De man die de aanvallers tegen moest houden was Daendels, toeval of niet. Ter gelegenheid van het jubileum verschenen er diverse publicaties. In Den Helder, waar een expositie aan de aanval gewijd werd, vond bovendien een historische bijeenkomst plaats waarin het woord gevoerd werd door onder meer prof dr Niek van Sas en Jaap de Moor, een van mijn favoriete docenten bij de Universiteit Leiden.
Davied van Berlo
Er was nog iets. In het begin van mijn studie in de Sleutelstad maakte ik kennis met Davied van Berlo, die bezig was zijn eindscriptie te schrijven met als thema de Sovjet-Unie. Ik vroeg hem naar zijn persoonlijke ervaringen in dat land.
Van Berlo bekende nooit in Rusland geweest te zijn. Dat was ook niet nodig, stelde hij.
Ik was het niet met Davied eens in het najaar van 1995. Niet wetende op welk onderwerp ik eventueel later zou afstuderen poneerde ik dat ik vast van plan was te zijner tijd naar het land te reizen dat van essentieel belang was voor mijn eigen onderzoek. Ik zette door. Aan het einde van 1999 maakten Greetje en ik een reis over het eiland Java waar Daendels in het begin van de negentiende eeuw drie jaar het bevel gevoerd had. Reizen door Java werkte verhelderend. Je kon je nu beter inleven in het leven dat de Hattemer er geleid moest hebben. Het archief van Jakarta was overigens in die dagen wegens verbouwing niet te bezoeken.

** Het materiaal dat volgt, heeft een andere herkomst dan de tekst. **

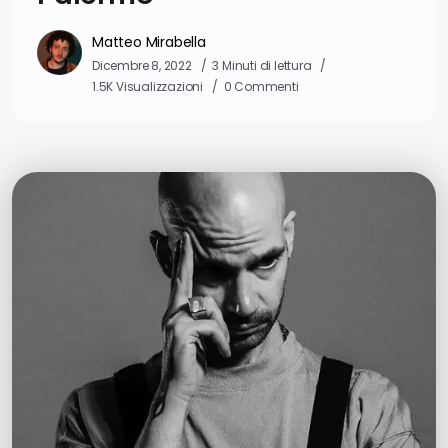
Matteo Mirabella
Dicembre 8, 2022
3 Minuti di lettura
1.5K Visualizzazioni
0 Commenti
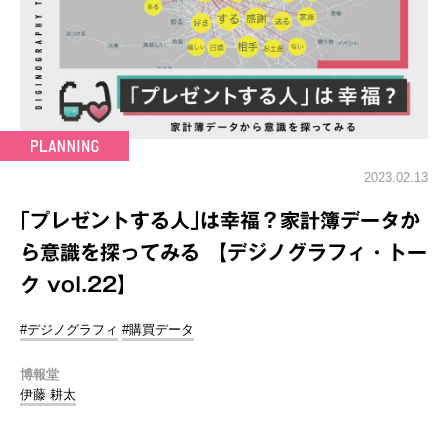
2023.02.13
｢プレゼントする人｣は幸福？家計簿データか
ら意識を探ってみる 【デジノグラフィ・トー
ク vol.22】
#デジノグラフィ
#購買データ
博報堂
伊藤 耕太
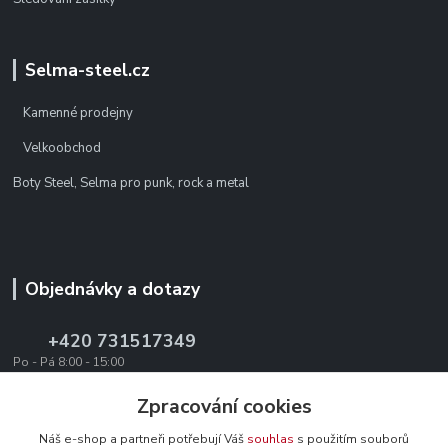
Selma-steel.cz
Kamenné prodejny
Velkoobchod
Boty Steel, Selma pro punk, rock a metal
Objednávky a dotazy
+420 731517349
Po - Pá 8:00 - 15:00
office@texevo.cz
Zpracování cookies
Náš e-shop a partneři potřebují Váš
souhlas
s použitím souborů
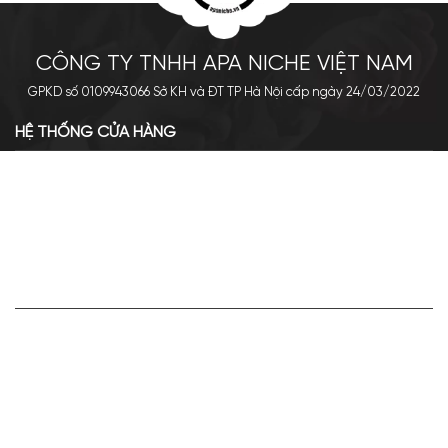
CÔNG TY TNHH APA NICHE VIỆT NAM
GPKD số 0109943066 Sở KH và ĐT TP Hà Nội cấp ngày 24/03/2022
HỆ THỐNG CỬA HÀNG
Cơ sở chính: 438 Tây Sơn - Đống Đa - Hà Nội
Hotline: 0961.596.333
Chi nhánh: Số 05, Lô OC 5-2, KĐT Shining City, Sơn La
Hotline: 085.90.66666
VỀ APA NICHE
Giới thiệu về Apa Niche
Tuyển dụng
Điều khoản sử dụng
Hoạt động của doanh nghiệp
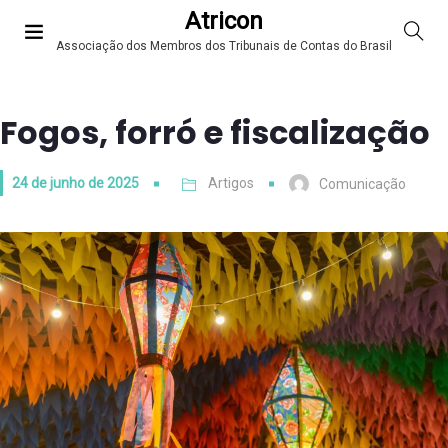
Atricon
Associação dos Membros dos Tribunais de Contas do Brasil
Fogos, forró e fiscalização
24 de junho de 2025
Artigos
Comunicação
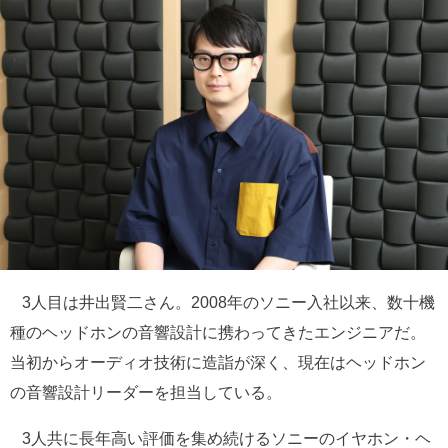
3人目は井出賢二さん。2008年のソニー入社以来、数十機
種のヘッドホンの音響設計に携わってきたエンジニアだ。
当初からオーディオ技術に造詣が深く、現在はヘッドホン
の音響設計リーダーを担当している。
3人共に長年高い評価を集め続けるソニーのイヤホン・ヘ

In het Algemeen Rijks Archief (nu Nationaal Archief) vond ik in het Daendels-dossier heel wat interessante stukken.
Onderzoek in Frankrijk
Met uitzondering van het Leids Universitair Fonds (LUF) ontving ik van alle Leidse instanties een financiële bijdrage om naar Frankrijk te reizen en er drie weken te verblijven voor archief-onderzoek.

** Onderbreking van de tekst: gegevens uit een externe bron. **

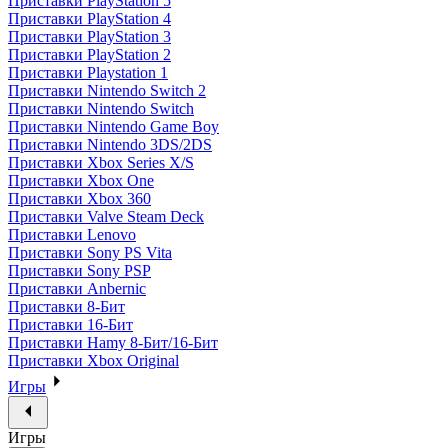
Приставки PlayStation 5
Приставки PlayStation 4
Приставки PlayStation 3
Приставки PlayStation 2
Приставки Playstation 1
Приставки Nintendo Switch 2
Приставки Nintendo Switch
Приставки Nintendo Game Boy
Приставки Nintendo 3DS/2DS
Приставки Xbox Series X/S
Приставки Xbox One
Приставки Xbox 360
Приставки Valve Steam Deck
Приставки Lenovo
Приставки Sony PS Vita
Приставки Sony PSP
Приставки Anbernic
Приставки 8-Бит
Приставки 16-Бит
Приставки Hamy 8-Бит/16-Бит
Приставки Xbox Original
Игры
Игры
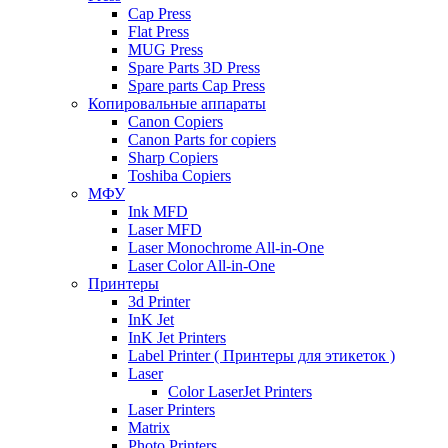
Cap Press
Flat Press
MUG Press
Spare Parts 3D Press
Spare parts Cap Press
Копировальные аппараты
Canon Copiers
Canon Parts for copiers
Sharp Copiers
Toshiba Copiers
МФУ
Ink MFD
Laser MFD
Laser Monochrome All-in-One
Laser Color All-in-One
Принтеры
3d Printer
InK Jet
InK Jet Printers
Label Printer ( Принтеры для этикеток )
Laser
Color LaserJet Printers
Laser Printers
Matrix
Photo Printers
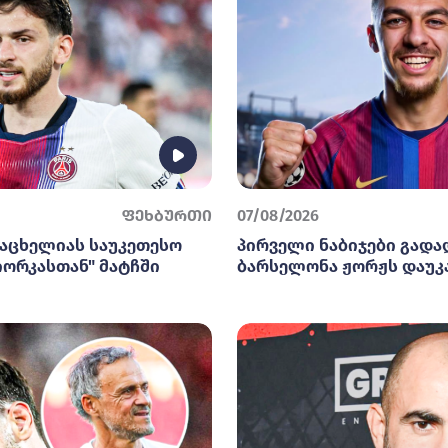
ფეხბურთი
07/08/2026
არაცხელიას საუკეთესო
პირველი ნაბიჯები გადა
იორკასთან" მატჩში
ბარსელონა ჟორჟს დაუკ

Zo goed mogelijk bereidde ik me voor. Alle bronnen, waar de literatuur naar verwees, had ik opgetekend zodat het opzoeken en natrekken van de archiefstukken geen overbodige tijd kostte.
In januari 2000 bracht Greetje me naar Caen in Normandië. In het gemeente-archief vond ik de stukken welke van toepassing waren op het functioneren van Charles Decaen (1769-1832) die door de Franse keizer in 1802 naar Azië was gestuurd om er de Franse belangen te behartigen. Vanuit Ile de France (eerder: Mauritius) was hij acht jaar in de weer.
In het Franse Nationaal Archief (Parijs, februari/maart 2000) vond ik een overvloed aan brieven en verslagen, zoals me die ‘beloofd’ waren in de noten van het literatuuronderzoek. Sterker nog: ik trof er meer aan dan te verwachten was. Eerdere onderzoekers hadden kennelijk niet alles gebruikt waar ze tegenaan gelopen waren.
In Parijs werd me tevens duidelijk dat Daendels vanuit Batavia diverse exemplaren van dezelfde brief, via verschillende routes, liet opsturen naar Europa. De gouverneur-generaal besefte blijkbaar dat de kans groot was dat zijn stukken door een Brits schip onderschept zouden worden, of op een andere manier verloren konden raken. Kortom, mijn Franse reizen bleken een schat aan gegevens op te leveren die ik in de Nederlandse literatuur nooit gezien had.
Het werd me geleidelijk aan duidelijk dat je Daendels in internationaal perspectief moest plaatsen wilde je zijn optreden proberen te begrijpen.
Einde (voorlopig) van de Daendels-studie
Bronnenmateriaal was er dus meer dan genoeg. Behalve de zelf gevonden archiefstukken stuitte ik op een flink aantal dikke boeken. Gewone geschiedenis-boeken, waarin Daendels een dominerende rol speelde, een boek dat hij zelf na terugkomst uit Indië publiceerde, maar ook dikke pillen met daarin afgedrukt de brieven, bevelen en wat al niet meer, die de man uit Hattem had laten vervaardigen. Duizenden pagina’s!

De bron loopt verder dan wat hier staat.